My husband isn’t fun. He’s a good listener and non-judgmental. He’s affectionate and generous. Those are the qualities I appreciate in him. I wasn’t looking for a comedian. My son, who has sz, has all those qualities too. I have to say that the only reason I see that my son is not married yet is that he hasn’t got a job. I’m hoping on that score, though.

It’s not an advantage, but there are worse “disadvantages” - bad character is the worst.


some people are confined in a wheel chair, yet have a better attitude and achieve more than those who are ’ muggles ', and nothing wrong with them.
a diagnoses is just that, an opinion at a point in time, it does not or should not define you…
take care


I think it’s a great disadvantage…I would still be an architect if I hadn’t gotten ill with sz…I admire those here that work, I know I can’t?
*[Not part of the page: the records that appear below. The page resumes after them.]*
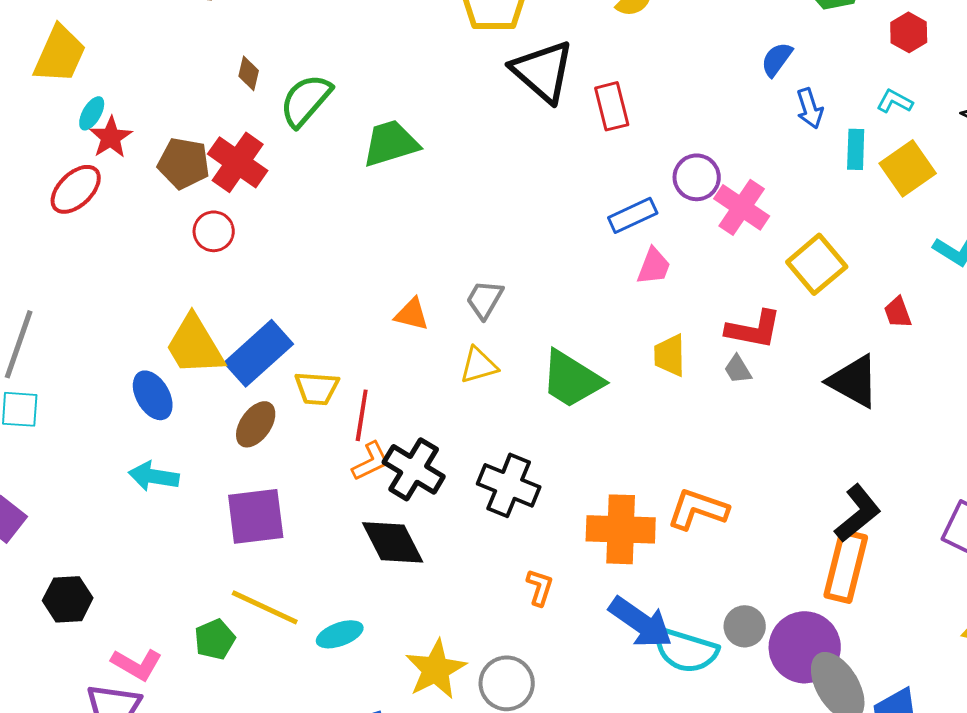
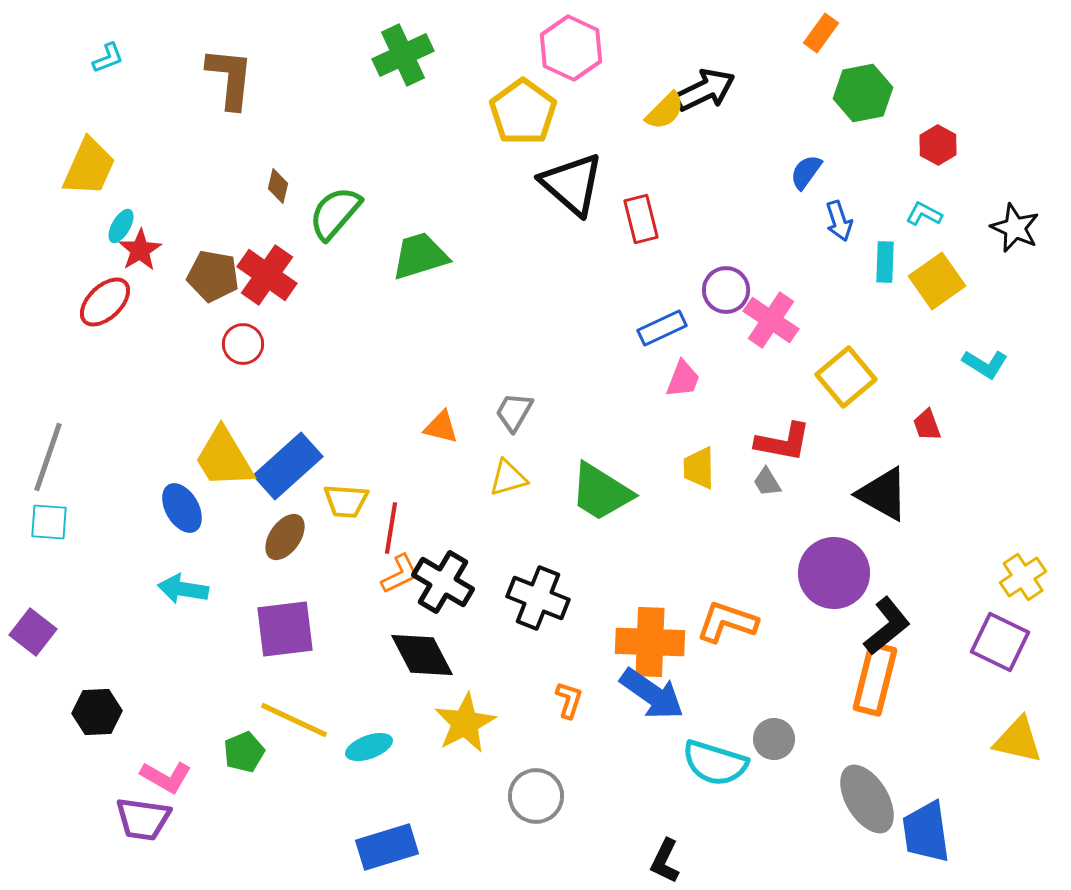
blue arrow: (641, 622) -> (652, 694), moved
purple circle: (805, 647) -> (834, 573), moved
yellow star: (436, 669) -> (465, 723), moved

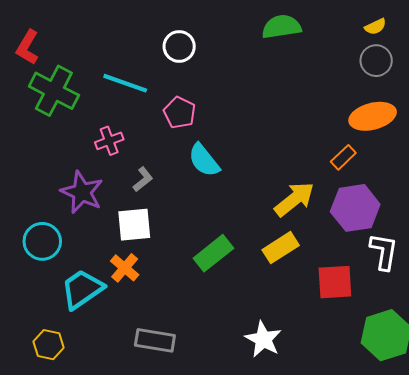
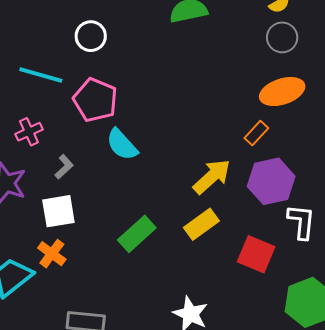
pink pentagon: (180, 113) -> (95, 100), size x1.4
red square: (335, 282) -> (256, 254), turned 30

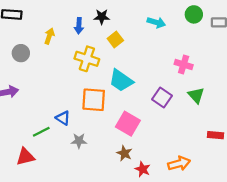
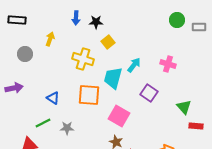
cyan arrow: (156, 22) -> (134, 65), moved, turned -70
blue arrow: (79, 26) -> (76, 18), moved
cyan trapezoid: (121, 80) -> (113, 78), turned 70
green triangle: (196, 95) -> (184, 107), moved
blue triangle: (63, 118) -> (53, 98), moved
gray star: (79, 141) -> (67, 128), moved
I have too much of a panic disorder to be around people in a workplace, plus my concentration is shot…I am very restless usually and don’t sit down for long…all against me because of my illness…before I fell ill I worked 16 hour days…all gone with that capacity now…I can still “letter” like an architect but that is the only frail remnant of my skills…yes, it’s a disadvantage…

As far as disadvantages in the world of jobs goes:

I think that Richard Bolles may have described it best in his job-hunting and career changing manual “What Color is Your Parachute” in his chapter on dealing with handicaps, including mental disabilities. He basically defines a disability as being unable to do something. He then numbers all of the different things that some people are able to do (In the thousands), and notes that ALL of us are unable to do a huge number of them, which means, by definition, that we are ALL disabled in many ways, because there are many things we all can’t do. The trick is to focus on the things you CAN do, I guess.

That said, I think I understand why many people with schizophrenia are considered TOTALLY disabled by the federal government, meaning that they are unable to work in any way. The illness can be so pervasive that it can interrupt just about any kind of functionality.

And, the more highly a position pays, the more stressful it seems to be, often, according to the book “150 Best Low-Stress Jobs.” In that light, it might be instructive to note that some people think that stress can aggravate psychosis.

However, if a schizophrenic is lucky enough to be one of the ones who is not totally disabled, there still appears to be plenty of hope, at least in the environment I live in, in my opinion.